The annual rush to approve financial statements has exposed problems at companies ranging from chemical giant Chemours to toymaker Mattel this week.
Teflon maker Chemours on Thursday placed its chief executive officer and two top finance executives on leave as the company investigates financial practices that may have affected executive bonuses.
Agricultural products group Archer Daniels Midland, which put its chief financial officer on leave in January to investigate accounting practices in its food ingredients business, said on Friday it would take another two weeks to finalize audited figures for 2023. He said it was possible.

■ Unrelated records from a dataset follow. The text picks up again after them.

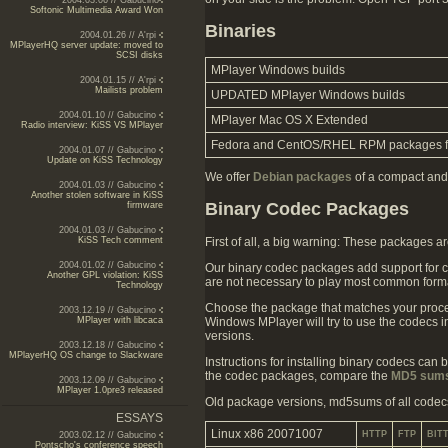
2004.03.06 // Gabucino
Softonic Multimedia Award Won
Binaries
2004.01.26 // A'rpi
MPlayerHQ server update: moved to
SCSI disks
MPlayer Windows builds
2004.01.15 // A'rpi
Mailists problem
UPDATED MPlayer Windows builds
2004.01.10 // Gabucino
MPlayer Mac OS X Extended
Radio interview: KiSS VS MPlayer
Fedora and CentOS/RHEL RPM packages 
2004.01.07 // Gabucino
Update on KiSS Technology
We offer
Debian packages
of a compact and 
2004.01.03 // Gabucino
Another stolen software in KiSS
Binary Codec Packages
firmware
2004.01.03 // Gabucino
First of all, a big warning: These packages 
KiSS Tech comment
2004.01.02 // Gabucino
Our binary codec packages add support for co
Another GPL violation: KiSS
are not necessary to play most common form
Technology
Choose the package that matches your proce
2003.12.19 // Gabucino
Windows MPlayer will try to use the codecs 
MPlayer with libcaca
versions.
2003.12.18 // Gabucino
MPlayerHQ OS change to Slackware
Instructions for installing binary codecs can 
the codec packages, compare the
MD5 sum
2003.12.09 // Gabucino
MPlayer 1.0pre3 released
Old package versions, md5sums of all codec
ESSAYS
Linux x86 20071007
HTTP
FTP
BIT
2003.02.12 // Gabucino
Pontscho's conference speech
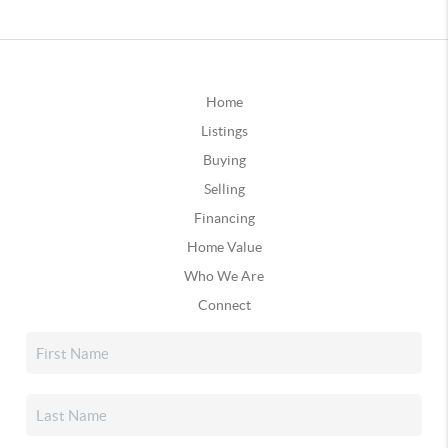
Home
Listings
Buying
Selling
Financing
Home Value
Who We Are
Connect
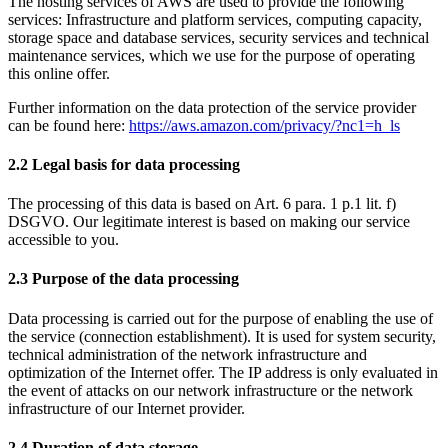
The hosting services of AWS are used to provide the following
services: Infrastructure and platform services, computing capacity,
storage space and database services, security services and technical
maintenance services, which we use for the purpose of operating
this online offer.
Further information on the data protection of the service provider
can be found here:
https://aws.amazon.com/privacy/?nc1=h_ls
2.2 Legal basis for data processing
The processing of this data is based on Art. 6 para. 1 p.1 lit. f)
DSGVO. Our legitimate interest is based on making our service
accessible to you.
2.3 Purpose of the data processing
Data processing is carried out for the purpose of enabling the use of
the service (connection establishment). It is used for system security,
technical administration of the network infrastructure and
optimization of the Internet offer. The IP address is only evaluated in
the event of attacks on our network infrastructure or the network
infrastructure of our Internet provider.
2.4 Duration of data storage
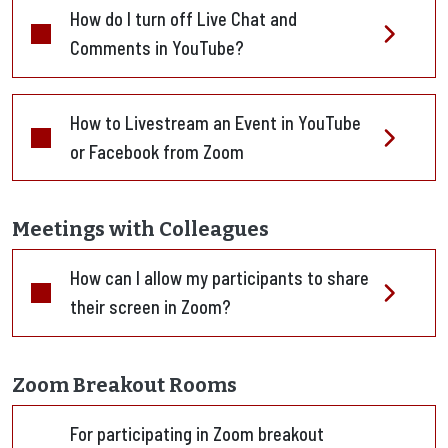
How do I turn off Live Chat and
Comments in YouTube?
How to Livestream an Event in YouTube
or Facebook from Zoom
Meetings with Colleagues
How can I allow my participants to share
their screen in Zoom?
Zoom Breakout Rooms
For participating in Zoom breakout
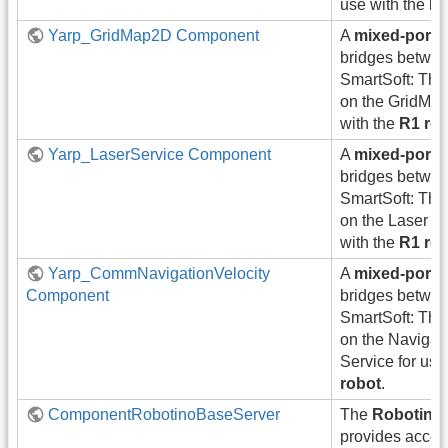
use with the
R1
Yarp_GridMap2D Component
A
mixed-port
bridges betwe
SmartSoft: Thi
on the GridMap
with the
R1 ro
Yarp_LaserService Component
A
mixed-port
bridges betwe
SmartSoft: Thi
on the Laser Se
with the
R1 ro
Yarp_CommNavigationVelocity
A
mixed-port
Component
bridges betwe
SmartSoft: Thi
on the Navigat
Service for use
robot
.
ComponentRobotinoBaseServer
The
Robotino
provides access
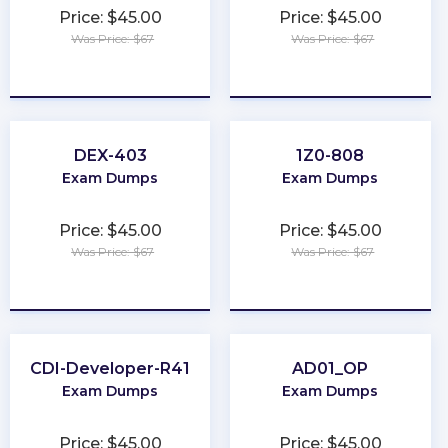
Price: $45.00
Price: $45.00
Was Price: $67
Was Price: $67
★
★
★
★
★
★
★
★
★
★
DEX-403
1Z0-808
Exam Dumps
Exam Dumps
Price: $45.00
Price: $45.00
Was Price: $67
Was Price: $67
★
★
★
★
★
★
★
★
★
★
CDI-Developer-R41
AD01_OP
Exam Dumps
Exam Dumps
Price: $45.00
Price: $45.00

Meanwhile, New York Community Bancorp's stock price rose to 4.3% on Friday after the community lender announced it had discovered material weaknesses in internal controls that guide loan reviews and postponed the release of its annual report. It fell by a factor of 1.
Toy company Mattel said Thursday it also found weaknesses in its internal controls over financial reporting and said it would take more time to release its annual report.
So far this year, 16 companies with market capitalizations of more than $1 billion have said they will miss the annual report filing deadline, which is 60 days after the end of a large company's fiscal year, according to data provider AlphaSense. This is almost double the number from last year, when nine companies said they needed additional time.
Auditors at large U.S. companies must approve not only the annual numbers themselves, but also the internal controls and systems the companies used to create them. Regulators require investors to be prominently notified of these control weaknesses.
Chemours identified “one or more” potentially material weaknesses in its internal controls, as well as a range of issues including how whistleblower complaints were handled and whether senior management was setting the appropriate “tone at the top.” He said he was investigating.
In addition to Chief Executive Officer Mark Newman, the company has placed Chief Financial Officer Jonathan Locke and Controller Camella Weisel on leave.
Chemours, which was spun off from DuPont in 2015, said it is examining how working capital is managed and how that impacts the financial metrics underlying executive bonuses. The company's shares fell 32% on Thursday, wiping $1.4 billion off its market capitalization. The stock rose 5.6% on Friday, but remains 28% below its pre-news level.